Purpose : Drug accumulation of systemic medications has the potential to induce unwanted ocular effects, including light sensitivity, pain, or corneal edema that are due to inflammation and/or cytotoxicity. Current studies utilize animal models which are not suitable for rapid drug screening, have poor species extrapolation and standardization. There is a need for physiologically relevant, human primary corneal epithelial tissue models to address ocular safety for the evaluation of new drug formulations.
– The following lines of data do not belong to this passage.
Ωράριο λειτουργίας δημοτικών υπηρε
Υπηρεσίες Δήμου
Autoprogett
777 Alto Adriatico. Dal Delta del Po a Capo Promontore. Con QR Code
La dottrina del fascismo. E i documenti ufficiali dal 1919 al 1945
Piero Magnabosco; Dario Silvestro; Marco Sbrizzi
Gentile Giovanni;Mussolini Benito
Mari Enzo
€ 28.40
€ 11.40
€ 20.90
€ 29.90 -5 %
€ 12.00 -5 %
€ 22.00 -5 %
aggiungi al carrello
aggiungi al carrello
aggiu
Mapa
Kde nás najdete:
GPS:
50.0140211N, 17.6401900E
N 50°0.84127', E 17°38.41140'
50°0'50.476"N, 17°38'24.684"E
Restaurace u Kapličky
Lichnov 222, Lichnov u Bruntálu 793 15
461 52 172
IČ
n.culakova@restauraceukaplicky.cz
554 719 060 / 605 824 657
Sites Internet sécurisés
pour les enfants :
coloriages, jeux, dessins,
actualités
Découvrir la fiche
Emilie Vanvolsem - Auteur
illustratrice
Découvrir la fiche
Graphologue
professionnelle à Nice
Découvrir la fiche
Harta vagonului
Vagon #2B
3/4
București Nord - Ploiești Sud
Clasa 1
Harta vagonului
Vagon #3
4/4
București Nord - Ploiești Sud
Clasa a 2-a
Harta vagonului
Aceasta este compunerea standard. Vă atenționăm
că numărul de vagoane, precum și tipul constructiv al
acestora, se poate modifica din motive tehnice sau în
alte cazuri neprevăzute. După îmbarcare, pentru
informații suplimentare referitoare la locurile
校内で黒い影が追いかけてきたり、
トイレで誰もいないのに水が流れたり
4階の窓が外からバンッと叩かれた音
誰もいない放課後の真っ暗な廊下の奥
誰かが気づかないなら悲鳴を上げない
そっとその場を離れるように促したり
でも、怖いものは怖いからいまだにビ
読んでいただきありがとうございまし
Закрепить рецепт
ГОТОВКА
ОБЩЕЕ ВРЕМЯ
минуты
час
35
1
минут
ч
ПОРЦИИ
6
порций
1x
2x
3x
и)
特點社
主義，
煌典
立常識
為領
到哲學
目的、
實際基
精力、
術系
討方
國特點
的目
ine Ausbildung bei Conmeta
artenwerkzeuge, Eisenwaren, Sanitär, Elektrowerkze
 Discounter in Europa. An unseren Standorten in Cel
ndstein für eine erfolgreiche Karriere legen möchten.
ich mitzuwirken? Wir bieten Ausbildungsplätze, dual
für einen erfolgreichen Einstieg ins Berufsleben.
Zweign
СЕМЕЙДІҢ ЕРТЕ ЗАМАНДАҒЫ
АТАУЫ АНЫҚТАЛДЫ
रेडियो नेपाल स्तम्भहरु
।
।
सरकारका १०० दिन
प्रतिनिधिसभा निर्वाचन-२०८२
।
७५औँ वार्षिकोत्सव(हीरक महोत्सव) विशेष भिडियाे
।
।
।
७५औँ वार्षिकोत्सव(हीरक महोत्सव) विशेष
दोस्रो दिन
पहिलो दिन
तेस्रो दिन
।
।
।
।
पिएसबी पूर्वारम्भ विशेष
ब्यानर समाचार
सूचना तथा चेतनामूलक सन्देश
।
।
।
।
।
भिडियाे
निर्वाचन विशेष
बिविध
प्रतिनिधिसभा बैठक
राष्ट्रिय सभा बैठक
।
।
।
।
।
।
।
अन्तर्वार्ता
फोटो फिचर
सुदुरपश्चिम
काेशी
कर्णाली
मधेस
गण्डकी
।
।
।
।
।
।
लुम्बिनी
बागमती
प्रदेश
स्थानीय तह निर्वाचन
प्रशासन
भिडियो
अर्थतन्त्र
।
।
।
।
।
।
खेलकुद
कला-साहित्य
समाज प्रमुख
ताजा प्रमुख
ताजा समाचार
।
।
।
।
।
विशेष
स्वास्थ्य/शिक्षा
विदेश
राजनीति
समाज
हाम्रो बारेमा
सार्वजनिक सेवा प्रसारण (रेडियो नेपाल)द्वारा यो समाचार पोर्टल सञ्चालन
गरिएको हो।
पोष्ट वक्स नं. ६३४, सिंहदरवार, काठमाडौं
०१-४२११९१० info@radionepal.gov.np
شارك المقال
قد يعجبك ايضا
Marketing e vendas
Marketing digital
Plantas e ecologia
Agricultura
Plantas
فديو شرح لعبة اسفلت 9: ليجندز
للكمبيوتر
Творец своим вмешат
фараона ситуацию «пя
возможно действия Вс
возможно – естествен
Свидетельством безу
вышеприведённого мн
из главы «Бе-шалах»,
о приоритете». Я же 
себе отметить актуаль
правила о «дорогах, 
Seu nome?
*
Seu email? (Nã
Methods : We have utilized an in vitro 3D human corneal epithelial tissue model, EpiCorneal, to analyze the effects of common drugs with known adverse ocular side effects. EpiCorneal tissues are comprised of normal human corneal epithelial cells, express site-specific mucins and tight junctions and attain morphology, barrier properties (TEER>900±200Ω*cm²), and gene expression similar to the in vivo human cornea. The effect of physiologically relevant concentrations of Chlorpromazine hydrochloride (CPZ), a common psychotropic agent; Hydroxychloroquine sulfate (HCQ), an anti-inflammatory and anti-malaria drug (HCQ); Fosamax (FOS), a common anti-osteoporosis agent; and Alfuzosin hydrochloride (ALF), an alpha-adrenergic blocker, were investigated. Effects on tissue viability (MTT assay), barrier function (Transepithelial electrical resistance, TEER), histology, LDH and cytokine release were studied.

Results : EpiCorneal tissues, incubated at the air-liquid-interface, were exposed to various doses of the drugs from the basolateral side (through the medium) for up to 72h. Barrier function analysis was the most rapid and sensitive test. For CPZ-treated tissues the lowest dose to cause a significant decline in barrier function was 12.5 µM at 24h (67.4%), for HCQ -18.52 µg/ml at 24h (67.4%), for FOS - 0.1 µg/ml at 48h (57.8%), and for ALF – 0.01 µg/ml at 72h (73.3%).Treatment-specific changes in tissue viability, morphology, and LDH and cytokine release were also observed.

Conclusions : EpiCorneal tissue model has been very useful for evaluating formulations with negligible irritation potential. It will model systemic drug exposure, generate rapid response, avoid species extrapolation, be more cost-effective and more reproducible than animal methods, and will facilitate drug discovery by allowing screening and optimization of pharmaceuticals prior to clinical studies.

This is a 2020 ARVO Annual Meeting abstract.